Throughout the presidential campaign, we will be treated to the same political-economic pabulum from the candidates that we get every four years. “Here’s how I will manage the economy. Here’s how I will achieve ‘growth.’ Here’s what I will do to make America great again.”
Since hope springs eternal, many Americans will go gaga over the pronouncements. They will convince themselves that if their particular candidate will be elected, happy days will be here again, economic prosperity will surge, and America will be great again.
Alas, I hate to rain on this parade, but it just ain’t gonna happen. That’s because the problem that Americans face is a systemic problem, not a personnel problem. If Americans want to be happy, prosperous, and free, they have to change their system of government. Changing the people within the government will accomplish nothing.
Suppose the United States had a federal governmental system in which everyone kept 100 percent of his earnings. That is, no income tax and no IRS. Whatever you receive in the form of salary, capital gains, or profits is yours to keep — 100 percent.
Now, before you say, “Utopian, Jacob! There you go again being idealistic,” don’t forget that that was the type of governmental system under which Americans lived for more than a century. Yes, believe it or not, the Framers brought into existence a federal governmental system in which there was no income tax and no IRS for more than a hundred years.
That was the principal cause of the tremendous upsurge in the American standard of living in the 19th century. When people were free to keep everything they earned, they began saving a portion of their income. That savings went into banks, where owners of companies would borrow it to purchase better tools and equipment for their businesses. Those tools and equipment made workers more productive. That increase in productivity led to higher wages and higher profits. By the time that the late 1800s came, the standard of living of the American people was the highest in world history and growing by leaps and bounds.
Now, suppose the federal government announced one day that it would begin confiscating one-half of everyone’s income. It would be fairly easy to see how this action would diminish people’s economic well-being, right? That’s pretty much of a no-brainer. If people’s standard of living is growing by leaps and bounds because they’re free to keep 100 percent of their earnings, much of which is going into capital, which thereby makes people more productive, then with everyone losing half of his income to the government seizure, it is easy to see that the confiscation is going to have a deleterious effect on people’s standard of living.
Now, let’s assume that the government uses the revenues it is seizing to hire people to work for the federal government, say, in the welfare bureaucracy and the warfare bureaucracy. In the process, let’s say, hypothetically, that the federal government induces 20 percent of people in the private sector to start working for the federal government, and let’s assume that that process goes on for several decades.
One day, a group of libertarians says: “We’ve got an idea. Let’s abolish the government’s seizure of half of people’s income. Let’s leave people free to keep everything they earn, just as our ancestors did.”
How would Americans statists respond? “Recession! The libertarians are going to bring recession to America! We need the federal government to confiscate more and to spend more. That’s the key to economic prosperity!”
In a sense, the statists are right about a “recession.” That’s because once the federal confiscation of incomes cease, those federal employees have to be laid off.
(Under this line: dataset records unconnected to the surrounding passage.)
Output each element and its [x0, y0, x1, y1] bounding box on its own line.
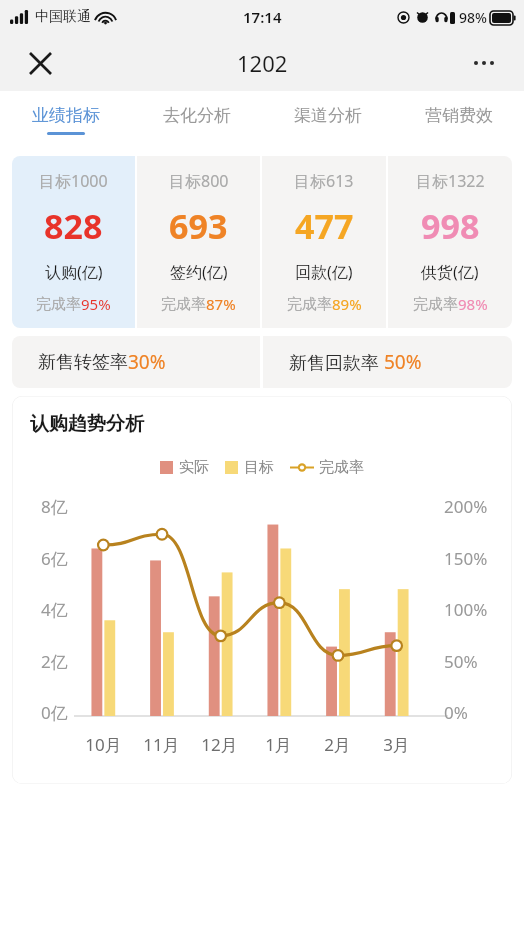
- staticText: 150%: [444, 547, 488, 570]
- staticText: 完成率: [287, 295, 332, 314]
- staticText: 签约(亿): [170, 261, 228, 283]
- staticText: 1202: [237, 48, 288, 78]
- button[interactable]: 目标1000: [12, 156, 135, 328]
- staticText: 95%: [81, 294, 111, 314]
- button[interactable]: 目标613: [262, 156, 386, 328]
- button[interactable]: 去化分析: [131, 91, 262, 148]
- button[interactable]: 新售转签率: [12, 336, 260, 388]
- staticText: 认购(亿): [45, 261, 103, 283]
- staticText: 8亿: [41, 495, 68, 518]
- staticText: 认购趋势分析: [30, 412, 144, 436]
- staticText: 200%: [444, 495, 488, 518]
- staticText: 目标800: [169, 170, 229, 192]
- staticText: 目标613: [294, 170, 354, 192]
- staticText: 100%: [444, 598, 488, 621]
- staticText: 0亿: [41, 701, 68, 724]
- staticText: 12月: [201, 733, 238, 756]
- staticText: 回款(亿): [295, 261, 353, 283]
- staticText: 供货(亿): [421, 261, 479, 283]
- staticText: 目标: [244, 458, 274, 477]
- button[interactable]: 营销费效: [393, 91, 524, 148]
- staticText: 1月: [265, 733, 292, 756]
- staticText: 3月: [383, 733, 410, 756]
- staticText: 中国联通: [35, 8, 91, 26]
- button[interactable]: More options: [460, 39, 508, 87]
- staticText: 新售回款率: [289, 350, 384, 375]
- staticText: 10月: [85, 733, 122, 756]
- staticText: 完成率: [319, 458, 364, 477]
- staticText: 89%: [332, 294, 362, 314]
- staticText: 目标1000: [39, 170, 108, 192]
- staticText: 完成率: [161, 295, 206, 314]
- staticText: 目标1322: [416, 170, 485, 192]
- staticText: 30%: [128, 349, 166, 375]
- staticText: 去化分析: [163, 105, 231, 126]
- button[interactable]: 业绩指标: [0, 91, 131, 148]
- staticText: 98%: [459, 8, 487, 27]
- staticText: 6亿: [41, 547, 68, 570]
- staticText: 998: [421, 203, 480, 249]
- staticText: 实际: [179, 458, 209, 477]
- staticText: 2亿: [41, 650, 68, 673]
- staticText: 50%: [444, 650, 478, 673]
- button[interactable]: 目标1322: [388, 156, 512, 328]
- staticText: 完成率: [36, 295, 81, 314]
- staticText: 477: [295, 203, 354, 249]
- staticText: 2月: [324, 733, 351, 756]
- button[interactable]: Close: [16, 39, 64, 87]
- staticText: 50%: [384, 349, 422, 375]
- staticText: 完成率: [413, 295, 458, 314]
- staticText: 98%: [458, 294, 488, 314]
- staticText: 87%: [206, 294, 236, 314]
- staticText: 17:14: [243, 7, 282, 27]
- staticText: 业绩指标: [32, 105, 100, 126]
- staticText: 渠道分析: [294, 105, 362, 126]
- staticText: 693: [169, 203, 228, 249]
- staticText: 新售转签率: [38, 351, 128, 374]
- staticText: 828: [44, 203, 103, 249]
- staticText: 4亿: [41, 598, 68, 621]
- staticText: 营销费效: [425, 105, 493, 126]
- staticText: 0%: [444, 701, 468, 724]
- button[interactable]: 目标800: [137, 156, 260, 328]
- button[interactable]: 渠道分析: [262, 91, 393, 148]
- button[interactable]: 新售回款率: [263, 336, 512, 388]
- staticText: 11月: [143, 733, 180, 756]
That’s a “recession” for them.
But it’s not a recession for people whose income is being confiscated. Suddenly, they have a 100 percent pay raise. They’re now keeping everything they were earning. They start doing things with that extra money, such as buy and save.
So, what happens to those unemployed federal workers? They find new jobs in the private sector, which is now booming because everyone is now free to keep everything he earns.
Therefore, if America were to restore the nation’s founding principle of no income tax and no IRS, there would be a triple positive effect. One, the private sector would be booming by the fact that everyone is now keeping everything he earns. Two, the non-productive people in the welfare-warfare state bureaucracies would now become productive citizens, contributing to the overall level of capital accumulation. Third, the welfare-warfare bureaucracies, which would no longer exist, would no longer be engaging in actions that impede productivity and the growth of capital in the private sector.
Another big economic problem Americans are facing is that the cost of the federal bureaucracies, including salaries, welfare, planes, bombs, and other welfare-warfare expenses, far exceeds the amount of money being confiscated. Rather than raise taxes or reduce spending, federal officials have been borrowing the difference, adding to the mountain of debt that the federal government owes. When you add the amount of the debt to the unfunded liabilities that the federal government has incurred, such as Social Security and Medicare, there is no way that this trajectory can have a happy ending.
That’s why it makes no difference who is elected president. There is only one solution to the economic morass that Americans find themselves in — a systemic change that involves a restoration of the founding economic principles of our country, principles that involve a repeal of the income tax, along with the dismantling of the welfare-warfare state apparatuses it funds.